Contractors also have change order obligations to their lower-tier subcontractors or suppliers. Within 10 days of receipt of an approved change order (from owner or upper-tier contractor), the contractor (or subcontractor) must then issue a change order(s) to its lower-tier subcontractors that performed the changed work. If the upper-tier contractor fails to issue a change order within the timelines required, the upper-tier contractor becomes responsible for a proportionate share of the interest accrual at one percent per month beginning 10 days after receipt of an upstream-approved change order.

An aggrieved party may bring a lawsuit for violations to this law, including for the “dollar amount” (i.e., cost) of the satisfactory work, the one percent per month interest, plus for an award of reasonable attorneys’ fees and costs under the statute. The law, however, does not grant contractors, subcontractors, or suppliers any rights against a party with whom they don’t have a written contract.

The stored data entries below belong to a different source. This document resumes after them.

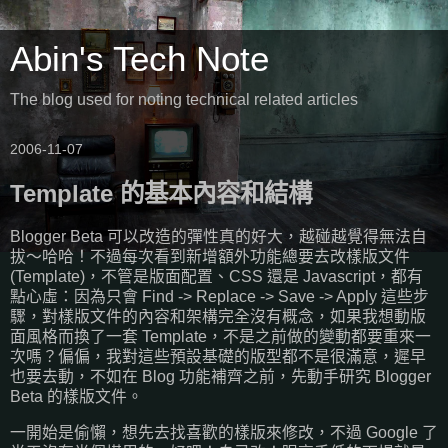
Abin's Tech Note
The blog used for noting technical related articles
2006-11-07
Template 的基本內容和結構
Blogger Beta 可以改造的彈性真的好大，越碰越覺得無法自
拔～哈哈！不過每次看到新增額外功能總要去改樣版文件
(Template)，不管是版面配置、CSS 還是 Javascript，都有
點心虛：因為只會 Find -> Replace -> Save -> Apply 這些步
驟，對樣版文件的內容和架構完全沒有概念，如果我想動版
面風格而換了一套 Template，不是之前做的變動都要重來一
次嗎？偏偏，我對這些預設基礎的版型都不是很滿意，遲早
也要去動，不如在 Blog 功能補齊之前，先動手研究 Blogger
Beta 的樣版文件。
一開始是偷懶，想先去找喜歡的樣版來修改，不過 Google 了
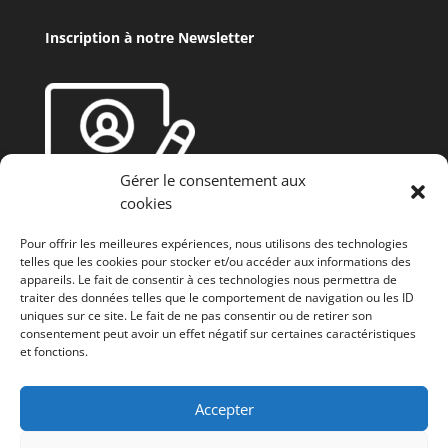
Inscription à notre Newsletter
Gérer le consentement aux
cookies
Pour offrir les meilleures expériences, nous utilisons des technologies
telles que les cookies pour stocker et/ou accéder aux informations des
appareils. Le fait de consentir à ces technologies nous permettra de
traiter des données telles que le comportement de navigation ou les ID
uniques sur ce site. Le fait de ne pas consentir ou de retirer son
consentement peut avoir un effet négatif sur certaines caractéristiques
et fonctions.
Fonds européen agricole de développement rural
(FEADER) : L’Europe investit dans les zones rurales
Accepter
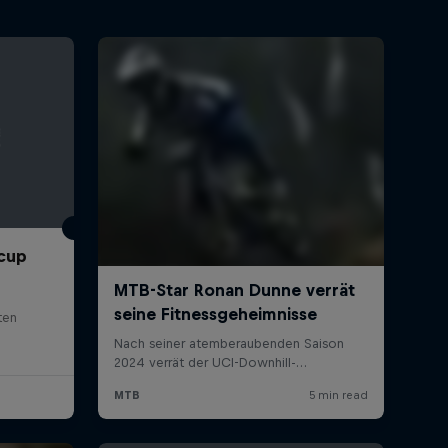
cup
ten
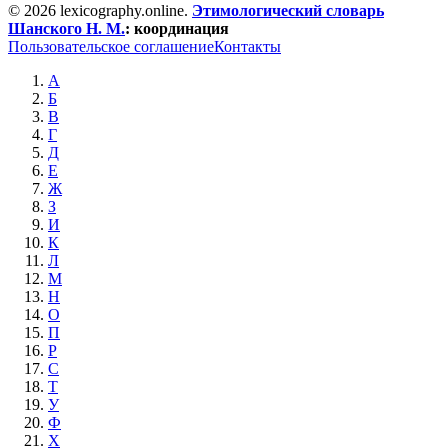
© 2026 lexicography.online.
Этимологический словарь
Шанского Н. М.
:
координация
Пользовательское соглашение
Контакты
А
Б
В
Г
Д
Е
Ж
З
И
К
Л
М
Н
О
П
Р
С
Т
У
Ф
Х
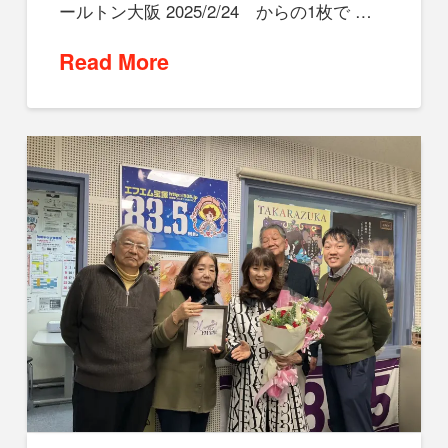
ールトン大阪 2025/2/24 からの1枚で …
Read More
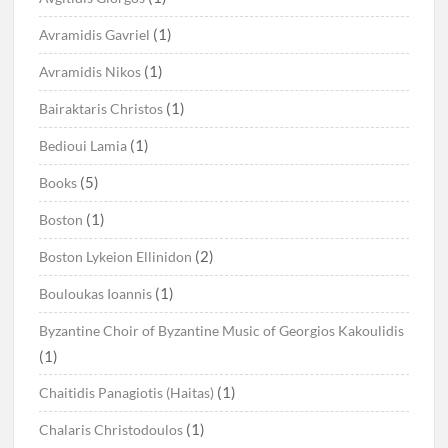
(1)
Avramidis Gavriel
(1)
Avramidis Nikos
(1)
Bairaktaris Christos
(1)
Bedioui Lamia
(5)
Books
(1)
Boston
(2)
Boston Lykeion Ellinidon
(1)
Bouloukas Ioannis
Byzantine Choir of Byzantine Music of Georgios Kakoulidis
(1)
(1)
Chaitidis Panagiotis (Haitas)
(1)
Chalaris Christodoulos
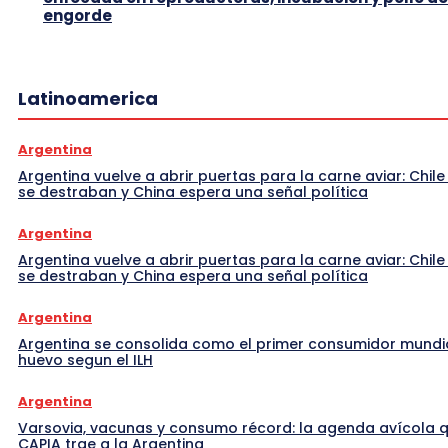
engorde
Latinoamerica
Argentina
Argentina vuelve a abrir puertas para la carne aviar: Chile
se destraban y China espera una señal política
Argentina
Argentina vuelve a abrir puertas para la carne aviar: Chile
se destraban y China espera una señal política
Argentina
Argentina se consolida como el primer consumidor mundi
huevo segun el ILH
Argentina
Varsovia, vacunas y consumo récord: la agenda avícola 
CAPIA trae a la Argentina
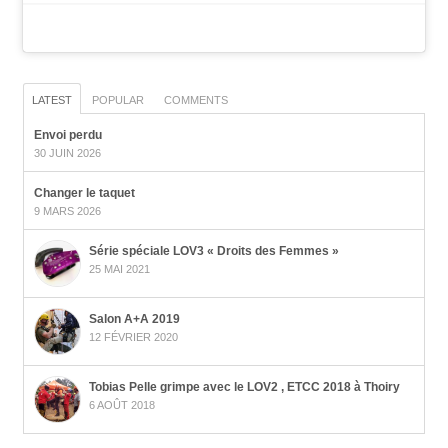
LATEST
POPULAR
COMMENTS
Envoi perdu
30 JUIN 2026
Changer le taquet
9 MARS 2026
Série spéciale LOV3 « Droits des Femmes »
25 MAI 2021
Salon A+A 2019
12 FÉVRIER 2020
Tobias Pelle grimpe avec le LOV2 , ETCC 2018 à Thoiry
6 AOÛT 2018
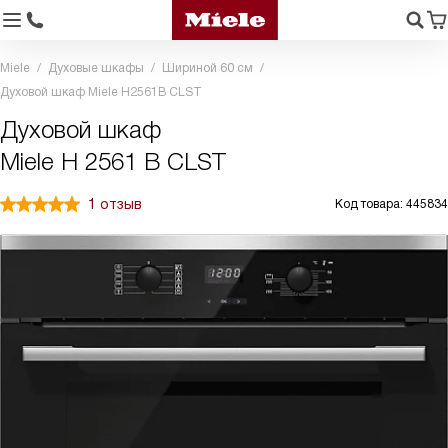
Miele
Духовые шкафы
Шириной 60 см
Духовой шкаф Miele H2561B CLST
Духовой шкаф
Miele H 2561 B CLST
1 отзыв
Код товара: 445834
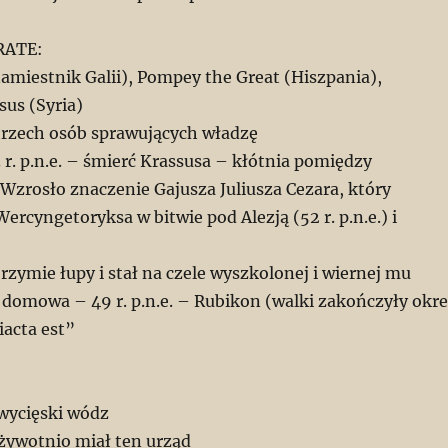
RATE:
namiestnik Galii), Pompey the Great (Hiszpania),
sus (Syria)
rzech osób sprawujących władzę
53 r. p.n.e. – śmierć Krassusa – kłótnia pomiędzy
Wzrosło znaczenie Gajusza Juliusza Cezara, który
rcyngetoryksa w bitwie pod Alezją (52 r. p.n.e.) i
brzymie łupy i stał na czele wyszkolonej i wiernej mu
 domowa – 49 r. p.n.e. – Rubikon (walki zakończyły okre
iacta est”
zwycięski wódz
ożywotnio miał ten urząd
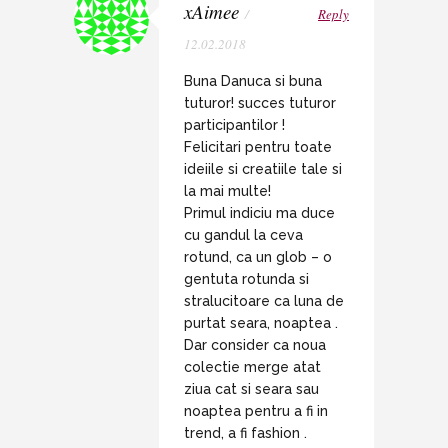
xAimee
/
Reply
12.02.2018
Buna Danuca si buna
tuturor! succes tuturor
participantilor !
Felicitari pentru toate
ideiile si creatiile tale si
la mai multe!
Primul indiciu ma duce
cu gandul la ceva
rotund, ca un glob – o
gentuta rotunda si
stralucitoare ca luna de
purtat seara, noaptea .
Dar consider ca noua
colectie merge atat
ziua cat si seara sau
noaptea pentru a fi in
trend, a fi fashion .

While beneficial to contractors and suppliers, the new law has several notable ambiguities that could lead to disputes. The new law does not cover change orders that are disputed. Moreover, the law does not explain what constitutes work “in dispute” which does not require a timely change order under the statute. Also, the law does not explain how to determine the “dollar amount” (i.e., cost) of the change order work. Thus, for contracts going forward, parties may want to consider whether to include provisions that define what constitutes work “in dispute” and that address how to determine the “dollar amount” of a change order, to cover these issues not addressed by this statute. Additionally, the law does not state whether it applies to existing contracts that were entered into prior to June 6, 2024. Given this uncertainty, and to minimize possible downside risk, owners and contractors may consider implementing the procedures under this new law on any pending projects going forward, regardless of whether the contract was in place prior to June 6, 2024.